Stephen East - The ISI Group

Okay, I appreciate that. If I can sneak just one more in; it sounds like I’m beating on a lot of negatives, but I think you all had a great quarter. I’m just wondering on the Texas market where orders just didn’t really move, was that a function of burning through those communities or what was going on there?

Gordon Milne

Well yes, I think we sold at a higher pace in certain markets and we do have new communities coming in Texas and we’ve been fairly aggressive in Texas, so we would expect to see a little bit of improvement there. But we have focused on a lot of other markets. I mean we’re in a lot of markets, we see a lot of opportunities which is really good, because now we’re seeing across all those geographies everybody is doing better, so.

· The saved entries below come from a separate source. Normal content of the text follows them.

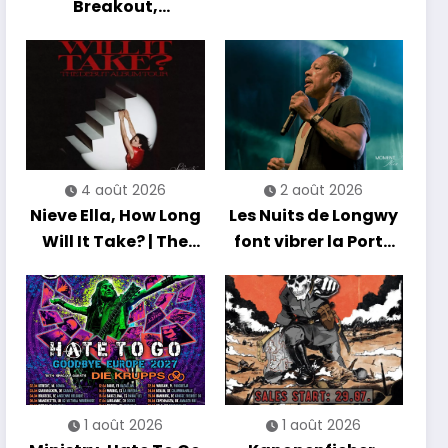
Breakout,
Hibernation Of The
Nations Europe Tour
2027
4 août 2026
2 août 2026
Nieve Ella, How Long
Les Nuits de Longwy
Will It Take? | The
font vibrer la Porte
Debut Album Tour
de France avec une
soirée entre
découvertes et
énergie reggae
1 août 2026
1 août 2026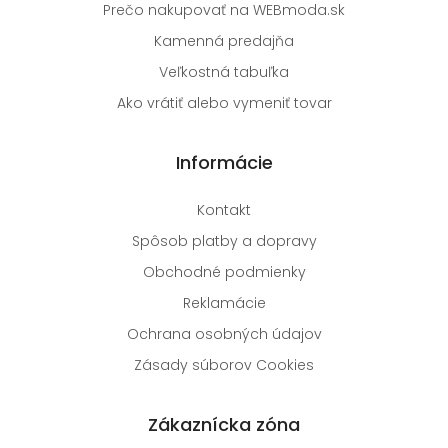
Prečo nakupovať na WEBmoda.sk
Kamenná predajňa
Veľkostná tabuľka
Ako vrátiť alebo vymeniť tovar
Informácie
Kontakt
Spôsob platby a dopravy
Obchodné podmienky
Reklamácie
Ochrana osobných údajov
Zásady súborov Cookies
Zákaznícka zóna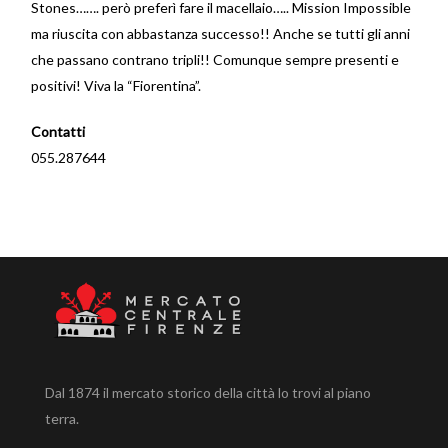
Stones……. però preferì fare il macellaio….. Mission Impossible
ma riuscita con abbastanza successo!! Anche se tutti gli anni
che passano contrano tripli!! Comunque sempre presenti e
positivi! Viva la “Fiorentina”.
Contatti
055.287644
Dal 1874 il mercato storico della città lo trovi al piano
terra.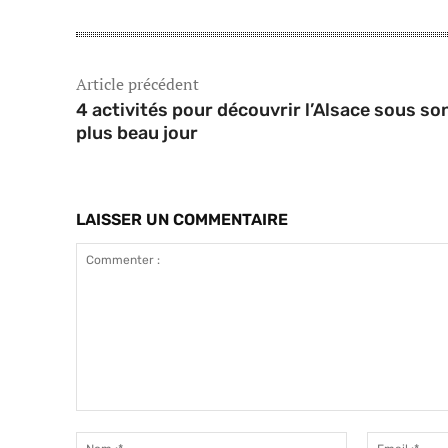
Article précédent
4 activités pour découvrir l’Alsace sous so
plus beau jour
LAISSER UN COMMENTAIRE
Commenter
:
Nom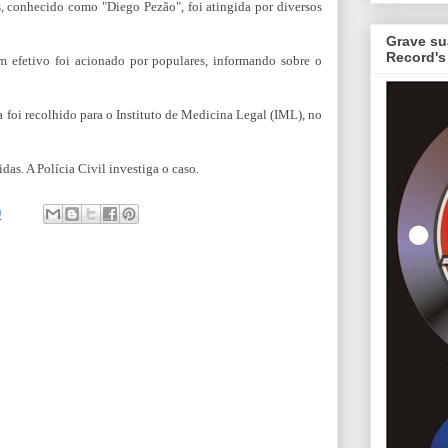
s, conhecido como "Diego Pezão", foi atingida por diversos
Grave su
Record's
m efetivo foi acionado por populares, informando sobre o
 foi recolhido para o Instituto de Medicina Legal (IML), no
as. A Polícia Civil investiga o caso.
0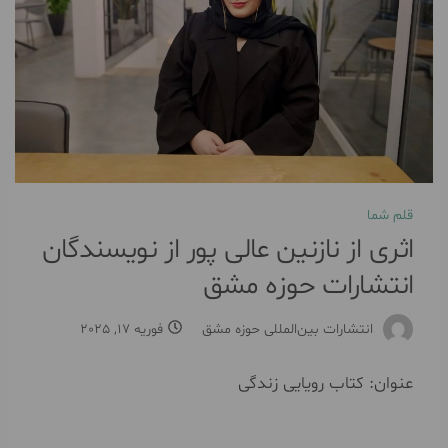
قلم شما
اثری از نازنین عالی پور از نویسندگان
انتشارات حوزه مشق
انتشارات بین‌المللی حوزه مشق
فوریه 17, 2025
عنوان: کتاب رویایی زندگی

And as you know in Texas, it’s margin tough. I mean it’s not going to be -- in the good times everybody else was 20%, Texas was 17%, maybe 18%, so there are some better opportunities elsewhere, but Texas is a huge part of our business and will continue to be a huge part of our business and we expect to see growth in Texas.

Stephen East - The ISI Group

Okay, thanks a lot guys.

Gordon Milne

Thanks Steve.

Operator

Our next question comes from Dan Oppenheim of Credit Suisse. Please go ahead.

Dan Oppenheim - Credit Suisse

Thanks very much. I was wondering if you guys were talking with a lot of confidence in terms of the overall environment and acquiring several builders here. Ryland certainly has been much more focused in terms of the affordable segment.

As you think with this confidence, how will this impact land acquisitions going forward? Will you be willing to do more in terms of just some of the land deals, in terms of the higher price point in more coastal areas, are you willing to go a bit further inland as the market, as the strength expands? How are you thinking about that overall in terms of just what you think about for land in ‘13 and ‘14?

Larry Nicholson

Well, market by market Dan, some examples would be in Houston we’ve gone inside the Beltway and are doing in-fill which is higher and smaller communities, something we haven’t historically done. We also did a high-end deal in Houston. We’ve picked up multiple communities like that around the country in divisions, where we saw an opportunity to grow the business in that segment.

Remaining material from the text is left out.